Emmanuel Lévinas tece uma crítica à toda filosofia que tem origem no cogito cartesiano, denominando-a egológica:

"No conhecimento se é dois, mesmo quando se está só; é na insistência sobre a relação a outrem, própria da socialidade em termos éticos e religiosos: tu lerás a quem amar, tu terás por quem existir, tu não podes ser só para ti."(9)

Toda egologia estaria voltada na dominação do homem pelo seu semelhante. O outro deixa de existir e deve ser eliminado, ou usado para fim em si mesmo.

Desse modo afirma-se o conceito de reconhecimento, pois nele está a possibilidade do conhecimento do diferente, e se transcende a visão do outro como abjeto de dominação, que assume-se como revelação. O outro, mais uma vez, deixa de ser coisa, ou coisas desveladas (liradas o véu), em vez disso passa a existir espaço para o encontro. Assim, o outro se impõe por si mesmo a mim. Ele aparece com sua própria luz, ou seja, ele se revela.

Diante dele eu não posso deixar de reconhecer sua presença:

"Na relação de intersubjetividade, enquanto propriamente reconhecimento, temos a identidade da diferença do Eu fazendo face a identidade na diferença do outro Eu, vale dizer, temos a afirmação reciproca do outro como Eu”. (10)

Buber, nesse contexto, estabelece uma distinção fundamental entre Eu, Isso (Ichseén, Dasein, Essein). Refere-se à uma relação de encontro, dialógica e dialética, quando ambos, eu e tu, estão na presença, um do outro, como um face à face. “O tu é um outro que se revela”. (11)

Quando se torna objeto (o tu jamais é objeto) a relação deixa de ser relação eu-tu para ser relação eu-isso. Quando a racionalização e ou a objetivação estão presentes o tu desaparece, e dá lugar ao isso.
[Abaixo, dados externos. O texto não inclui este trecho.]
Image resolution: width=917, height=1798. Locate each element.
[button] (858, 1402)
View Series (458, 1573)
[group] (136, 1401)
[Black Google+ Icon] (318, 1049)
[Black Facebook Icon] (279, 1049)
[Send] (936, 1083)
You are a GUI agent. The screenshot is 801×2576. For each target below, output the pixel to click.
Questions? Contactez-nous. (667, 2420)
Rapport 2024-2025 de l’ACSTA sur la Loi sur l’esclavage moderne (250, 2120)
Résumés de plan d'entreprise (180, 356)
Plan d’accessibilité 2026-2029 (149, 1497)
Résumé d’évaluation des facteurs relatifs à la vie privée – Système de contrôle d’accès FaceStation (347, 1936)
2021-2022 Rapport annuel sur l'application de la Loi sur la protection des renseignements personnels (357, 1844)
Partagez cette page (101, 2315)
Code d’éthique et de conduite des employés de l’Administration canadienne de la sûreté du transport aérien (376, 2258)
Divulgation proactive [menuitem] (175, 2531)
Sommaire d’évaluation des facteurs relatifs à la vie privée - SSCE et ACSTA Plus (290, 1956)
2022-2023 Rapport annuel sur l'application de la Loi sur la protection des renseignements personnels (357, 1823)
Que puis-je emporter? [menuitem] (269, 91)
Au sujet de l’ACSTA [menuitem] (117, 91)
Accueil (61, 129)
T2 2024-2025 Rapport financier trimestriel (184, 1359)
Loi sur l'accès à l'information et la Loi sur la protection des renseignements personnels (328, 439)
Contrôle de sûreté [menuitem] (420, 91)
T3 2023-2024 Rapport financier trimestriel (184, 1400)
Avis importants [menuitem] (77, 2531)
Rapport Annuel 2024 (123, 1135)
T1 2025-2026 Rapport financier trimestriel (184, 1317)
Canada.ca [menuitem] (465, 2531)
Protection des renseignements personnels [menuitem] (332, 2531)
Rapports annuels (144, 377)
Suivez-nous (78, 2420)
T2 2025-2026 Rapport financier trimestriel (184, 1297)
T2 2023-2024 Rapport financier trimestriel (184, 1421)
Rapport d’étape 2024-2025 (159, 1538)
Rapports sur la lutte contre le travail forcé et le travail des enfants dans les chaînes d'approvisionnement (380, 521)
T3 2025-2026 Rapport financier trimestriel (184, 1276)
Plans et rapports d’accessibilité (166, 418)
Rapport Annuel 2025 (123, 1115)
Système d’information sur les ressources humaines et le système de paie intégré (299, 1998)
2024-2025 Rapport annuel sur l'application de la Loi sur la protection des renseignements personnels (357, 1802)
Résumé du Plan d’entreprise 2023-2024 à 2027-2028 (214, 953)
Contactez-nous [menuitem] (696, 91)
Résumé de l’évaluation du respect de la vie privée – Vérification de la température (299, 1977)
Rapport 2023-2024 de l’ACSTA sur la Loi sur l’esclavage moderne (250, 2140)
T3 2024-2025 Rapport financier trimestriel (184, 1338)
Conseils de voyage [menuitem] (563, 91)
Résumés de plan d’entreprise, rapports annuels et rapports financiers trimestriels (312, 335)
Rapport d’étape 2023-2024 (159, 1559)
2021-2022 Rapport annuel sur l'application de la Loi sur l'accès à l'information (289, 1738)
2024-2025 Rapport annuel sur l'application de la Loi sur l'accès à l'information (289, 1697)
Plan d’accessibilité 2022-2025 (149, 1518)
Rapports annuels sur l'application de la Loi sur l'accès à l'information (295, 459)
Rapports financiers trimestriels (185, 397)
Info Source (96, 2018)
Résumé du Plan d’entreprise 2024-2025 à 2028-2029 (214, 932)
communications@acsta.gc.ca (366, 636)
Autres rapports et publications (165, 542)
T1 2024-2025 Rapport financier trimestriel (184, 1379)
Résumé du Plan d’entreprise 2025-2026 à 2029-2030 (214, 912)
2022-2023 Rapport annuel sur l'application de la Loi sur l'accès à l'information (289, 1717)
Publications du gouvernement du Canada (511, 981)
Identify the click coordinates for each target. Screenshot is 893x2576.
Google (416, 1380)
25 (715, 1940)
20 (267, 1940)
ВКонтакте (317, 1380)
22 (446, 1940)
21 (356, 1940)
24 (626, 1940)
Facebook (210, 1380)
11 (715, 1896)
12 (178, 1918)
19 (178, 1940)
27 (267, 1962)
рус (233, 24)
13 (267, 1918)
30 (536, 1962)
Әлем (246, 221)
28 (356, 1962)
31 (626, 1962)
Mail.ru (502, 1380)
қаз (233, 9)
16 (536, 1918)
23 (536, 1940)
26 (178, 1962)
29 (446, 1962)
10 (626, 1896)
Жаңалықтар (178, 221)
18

Mas quando na natureza encontramos um tu, o mundo objetivo desaparece e surge o mundo da existência ou da co-existência. Está, desse modo, sendo reafirmado o conceito de intersubjetividade. Estamos falando, com isso, de reciprocidade (que é um fluxo dialético, de ir e vir interpessoal). Segundo Lima Vaz:

"O bloqueio dessa situação (de fluxo) pela fixidez objetivante do olhar ou fixação do outro na opacidade objetiva do em-si (em-soi) é justamente o que torna impossível ao conhecimento do outro  elevar-se ao plano do reconhecimento autêntico”. (12)

Destacamos, aqui, dois vínculos distintos que podem ligar os homens entre si, vínculos estes que denominamos expressões da intersubjetividade: Philia (ou amizade) e Agápe (ou amor). Esses vínculos vêm propiciar e buscar resolver o problema da comunicação de pessoa a pessoa, posto que são vinculos de união, e conduzem a interação entre sujeitos que se reconhecem e fazem parte de uma também autêntica comunidade. Veremos em seguida a Philia em sua concepção Aristotélica.

CONCEITO DE PHILIA EM ARISTÓTELES

A palavra grega Philos é traduzida como "amigo, caro, querido” (13) sua derivada  Philia denomina o substantivo amizade, palavra esta que vamos usar no decorrer do trabalho para facilitar o entendimento:

"Entre os vínculos que podem ligar os homens entre si na comunidade, destaca-se o da amizade, cujo louvor torna-se um tópos clássico da filosofia e da literatura antigas. São dois os fios que se cruzam os laços da amizade e é provavelmente a dificuldade de atá-los solidamente que esta no fundo da aporética da relação de intersubjetividade no pensamento antigo: o fio da "natureza" (physis) que se manifesta na disposição natural, na afinidade e na afetividade; e o fio da “razão” (logos) que se manifesta no ideal do bem e da virtude como fim da amizade. Assim os sujeitos, termos da relação de intersubjetividade, conquanto mergulhados nas contingências da sua existência empírica, permanecem polarizados pela luz do logos que os torna iguais, num tipo de relação que exprime a mútua reflexão dessa iluminação do logos, essência da amizade, encontra por sua vez suas formas mais elevadas de realização nos planos ético e político”. (14)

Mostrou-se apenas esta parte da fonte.